WHY AN "ENDOWED PROFESSORSHIP" AND NOT A "CHAIR"?
Typically, donors choose to endow a chair, yet the distinguished academic team of AFGLC, with a collective
400 years of teaching experience among them, has designed a plan that incorporates endowed professorships.
What is the difference, and why is the AFGLC plan superior?
- More productive. A chair is generally granted to a very senior scholar, whose research is targeted to a very specific area and who no longer teaches many classes (if any), certainly not interfacing with lower level undergraduate students. Yet these are the very ranks of people we should be targeting: the general college population, bound for careers in business, law, medicine, public service and the arts and sciences: the leaders of tomorrow's world in many fields. They may never take more than one or two lower-level courses in Hellenic Studies (mythology, or Greek civilization, or basic language), yet upon this experience rests the picture of Greece that will endure for them for the rest of their lives. A professorship is held by an active teaching scholar, who teaches a wide range of classes and who touches the lives of as many students as possible.
- More economical. A chair generally costs between $1.5 and $1.75 million. An endowed professorship can be secured for $100,000 to $300,000, which is then usually matched by the university and in some cases by other private educational foundations.

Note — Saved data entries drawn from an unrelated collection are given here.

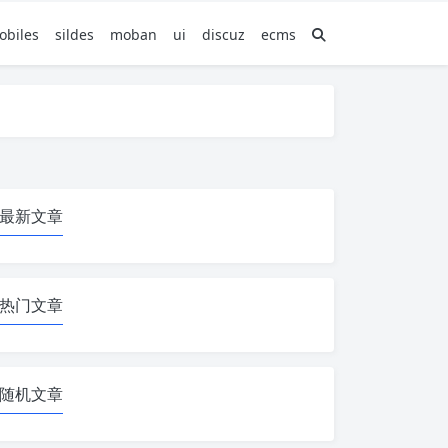
obiles
sildes
moban
ui
discuz
ecms
最新文章
热门文章
随机文章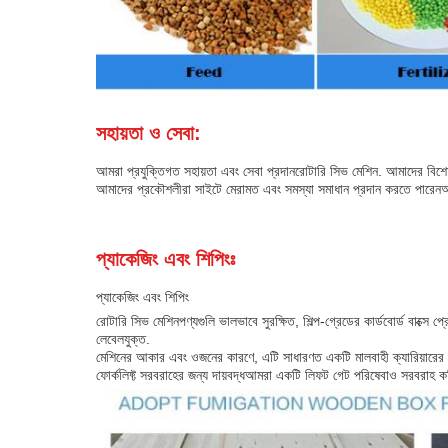
সহায়তা ও সেবা:
আমরা প্রযুক্তিগত সহায়তা এবং সেবা প্রদান
রোটারি সিভ মেশিন
. আমাদের বিশেষ
আমাদের প্রকৌশলীরা সাইটে মেরামত এবং সমস্যা সমাধান প্রদান করতে পারেনআমা
প্যাকেজিং এবং শিপিংঃ
প্যাকেজিং এবং শিপিং
রোটারি সিভ মেশিন
পণ্যগুলি ভালভাবে সুরক্ষিত, শিল্প-গ্রেডের কার্ডবোর্ড বাক্স
লেবেলযুক্ত.
মেশিনের আকার এবং ওজনের কারণে, এটি সাধারণত একটি মালবাহী ক্যারিয়ারের মা
ফোর্কলিফ্ট সরবরাহের জন্য দায়বদ্ধআমরা একটি লিফট গেট পরিষেবাও সরবরাহ কর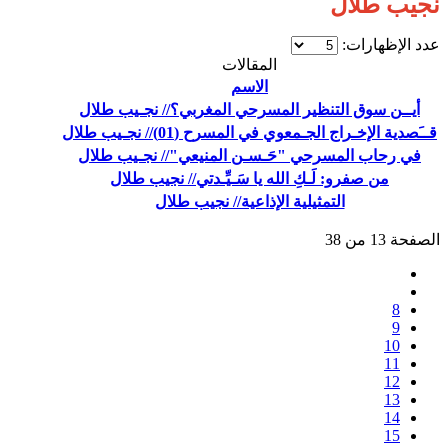
نجيب طلال
عدد الإظهارات:
المقالات
الاسم
أيــن سوق التنظير المسرحي المغربي؟// نجـيب طلال
قــَصدية الإخـراج الجـمعوي في المسرح (01)// نجـيب طلال
في رحاب المسرحي "حَـسـن المنيعي"// نجـيب طلال
من صفرو: لَـكِ الله يا سَـيِّـدتي// نجيب طلال
التمثيلية الإذاعية// نجيب طلال
الصفحة 13 من 38
8
9
10
11
12
13
14
15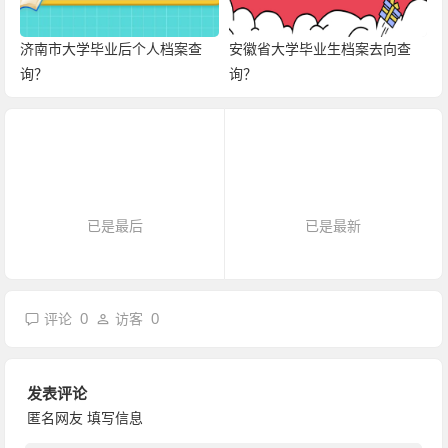
济南市大学毕业后个人档案查
安徽省大学毕业生档案去向查
询？
询？
已是最后
已是最新
0
0
评论
访客
发表评论
匿名网友
填写信息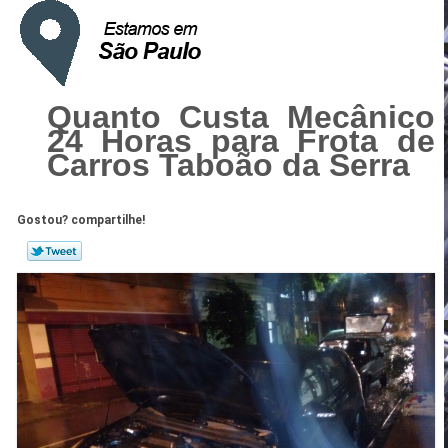
Quanto Custa Mecânico
24 Horas para Frota de
Carros Taboão da Serra
Gostou? compartilhe!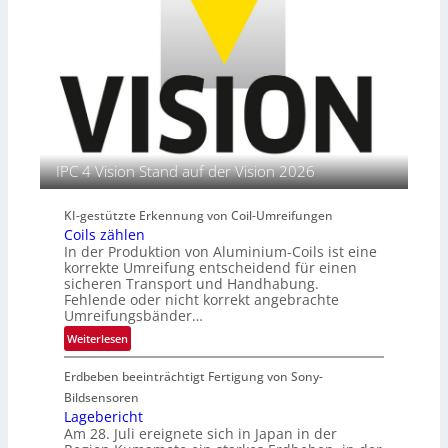
e
n
t
r
s
t
i
t
e
e
i
n
r
t
e
u
n
t
s
l
IPC 4 Vision Stand auf der Vision 2026
e
i
KI-gestützte Erkennung von Coil-Umreifungen
t
Coils zählen
e
In der Produktion von Aluminium-Coils ist eine
r
korrekte Umreifung entscheidend für einen
i
sicheren Transport und Handhabung.
n
Fehlende oder nicht korrekt angebrachte
Umreifungsbänder…
:
Weiterlesen
C
Erdbeben beeinträchtigt Fertigung von Sony-
o
i
Bildsensoren
l
Lagebericht
Am 28. Juli ereignete sich in Japan in der
s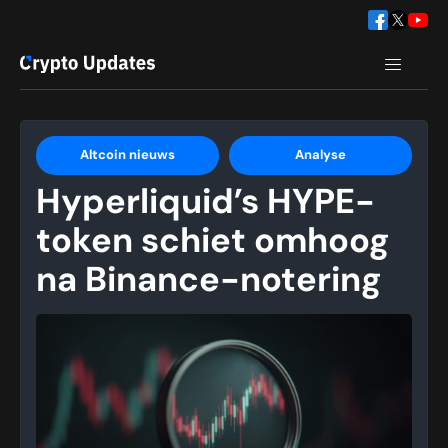
Altcoin nieuws
Analyse
Hyperliquid’s HYPE-
token schiet omhoog
na Binance-notering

Thus the same amount of money can endow five professorships for the cost of one chair: an entire Interdisciplinary Center for the cost of one chair! With the establishment of an Interdisciplinary Center, the university can grant majors and minors in Hellenic Studies, expand programs for graduate studies (MA and PhD), can involve numerous departments and their students, and enjoy all the collateral benefits of being part of the AFGLC network. All for the cost of a single research chair.
- More attractive to universities. Because ICHS professorships make use of existing faculty in a variety of departments, the benefits are widespread. In addition to the part of the professorship that funds the work of the designee, a percentage goes into a common fund for the use of all faculty involved in the ICHS, whether endowed or not. Administrators are put at no risk or pressure to create new academic lines, and they see the maximum distribution of benefits.
- More secure. Both the ICHS program and each endowed professorship are contractually guaranteed to be secure in perpetuity. Budget cuts at the university? Changes of administration? Faculty retirement? The program and its academic lines are proof against them all. Moreover, the donor loses control over the performance of a chair once it is endowed, but an AFGLC endowed professorship is still answerable to the standards of the ICHS Directors.
Q: Since it is dedicated to promoting the study of Greek, why is so much of AFGLC's promotional material, including its
website, primarily in English?
A: While Greeks and Greek-Americans may be expected to have an investment in preserving the Greek tradition -- namely,
ethnic pride - it is to the non-Greek American that the mission of AFGLC is ultimately addressed. We want to see Hellenic
Studies take their place in the curriculum of all American students of every ethnic background, whether they are aiming at
a career in medicine, law, the arts or sciences, or any other profession. And we invite the collaboration of all persons
of goodwill (including Greeks) who are concerned to preserve the humanistic heart of higher education in America.